Bruce brushed at a flake of pastry that was clinging to his tux pants. From the onion tart, he thought. He said: “Oh.”
Jeb drained the rest of the Scotch from his glass. He looked at Bruce. “Sorry,” he said. “I’m pretty pissed. Did I offend you?”
“No. That’s okay. You didn’t.”
“I’m an asshole. I can tell I offended you.”
“She is pretty,” Bruce offered stupidly, though he hadn’t really looked. “So how are you, Jeb? What’s going on with you?”
Jeb grinned into his empty glass. “Shit, Tavert, how long has it been since we’ve seen each other?”
“Well, not since around the time you guys moved away. Maybe sixteen years, something like that. We were kids.”
“Yeah. Well I guarantee you I’ve been a loaf since then. I guarantee you that.”
“Well—” Bruce realized he had no response. What would do, a reflexive I’ll bet you haven’t? I’ll bet you’re just being hard on yourself?
Anything that came to mind sounded trivial and false. And yet, he wanted to say something bright, something useless.

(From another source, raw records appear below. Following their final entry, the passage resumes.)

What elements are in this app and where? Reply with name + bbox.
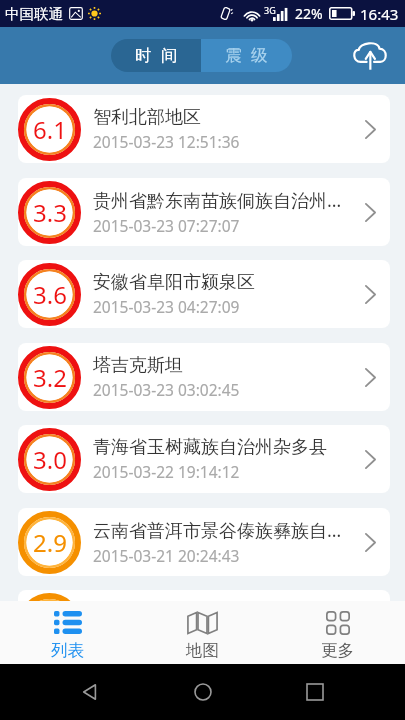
button[interactable]: 安徽省阜阳市颍泉区: [18, 260, 390, 328]
staticText: 智利北部地区: [93, 106, 201, 129]
button[interactable]: 贵州省黔东南苗族侗族自治州…: [18, 178, 390, 246]
staticText: 22%: [295, 4, 323, 23]
button[interactable]: Home: [181, 670, 225, 714]
button[interactable]: 时: [111, 39, 201, 72]
staticText: 2015-03-23 12:51:36: [93, 131, 240, 152]
staticText: 级: [251, 45, 268, 66]
staticText: 安徽省阜阳市颍泉区: [93, 271, 255, 294]
button[interactable]: 更多: [270, 601, 405, 664]
button[interactable]: 四川省凉山彝族自治州: [18, 590, 390, 601]
staticText: 3.3: [33, 196, 67, 229]
staticText: 列表: [51, 640, 84, 661]
button[interactable]: 青海省玉树藏族自治州杂多县: [18, 425, 390, 493]
staticText: 3.0: [33, 443, 67, 476]
staticText: 3.2: [33, 361, 67, 394]
staticText: 3G: [264, 4, 276, 16]
staticText: 时: [135, 45, 152, 66]
button[interactable]: 智利北部地区: [18, 95, 390, 163]
button[interactable]: Upload: [353, 36, 393, 76]
staticText: 2.9: [33, 526, 67, 559]
staticText: 2015-03-23 07:27:07: [93, 215, 240, 236]
staticText: 震: [225, 45, 242, 66]
staticText: 中国联通: [5, 5, 63, 23]
staticText: 更多: [321, 640, 354, 661]
staticText: 青海省玉树藏族自治州杂多县: [93, 436, 327, 459]
staticText: 间: [161, 45, 178, 66]
button[interactable]: 震: [201, 39, 292, 72]
button[interactable]: 塔吉克斯坦: [18, 343, 390, 411]
staticText: 塔吉克斯坦: [93, 354, 183, 377]
button[interactable]: Back: [68, 670, 112, 714]
staticText: 云南省普洱市景谷傣族彝族自…: [93, 518, 342, 543]
staticText: 2015-03-23 03:02:45: [93, 379, 240, 400]
staticText: 2015-03-21 20:24:43: [93, 545, 240, 566]
staticText: 16:43: [360, 4, 399, 24]
staticText: 6.1: [33, 113, 67, 146]
staticText: 2015-03-22 19:14:12: [93, 461, 240, 482]
staticText: 贵州省黔东南苗族侗族自治州…: [93, 188, 342, 213]
button[interactable]: 列表: [0, 601, 135, 664]
button[interactable]: Recents: [293, 670, 337, 714]
button[interactable]: 地图: [135, 601, 270, 664]
staticText: 3.6: [33, 278, 67, 311]
staticText: 地图: [186, 640, 219, 661]
button[interactable]: 云南省普洱市景谷傣族彝族自…: [18, 508, 390, 576]
staticText: 2015-03-23 04:27:09: [93, 296, 240, 317]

“Shitty band,” Bruce said.
Jeb looked at him. “Hey,” he said, “I heard your mother died.”
Bruce inhaled audibly. It had been years and he still did that.
“Yeah. She did,” he said.
“I’m sorry.”
“Thanks.”
“I really, really liked your mom.”
“Thanks, Jeb.”
Jeb picked up a fawn-colored petal from the table and rubbed it between his fingers. Bruce watched as it was crushed into a tiny ball that darkened with its own moisture and the condensation from Jeb’s glass. Jeb rolled it onto the white cloth with the tip of his index finger; it left a threading, sluglike trail. He brought his fingertips up to his face and smelled them, then offered his hand to Bruce.
“Rose,” he said. “Smells like perfume.”
Bruce smiled.
“Your dad doing okay?” Jeb asked.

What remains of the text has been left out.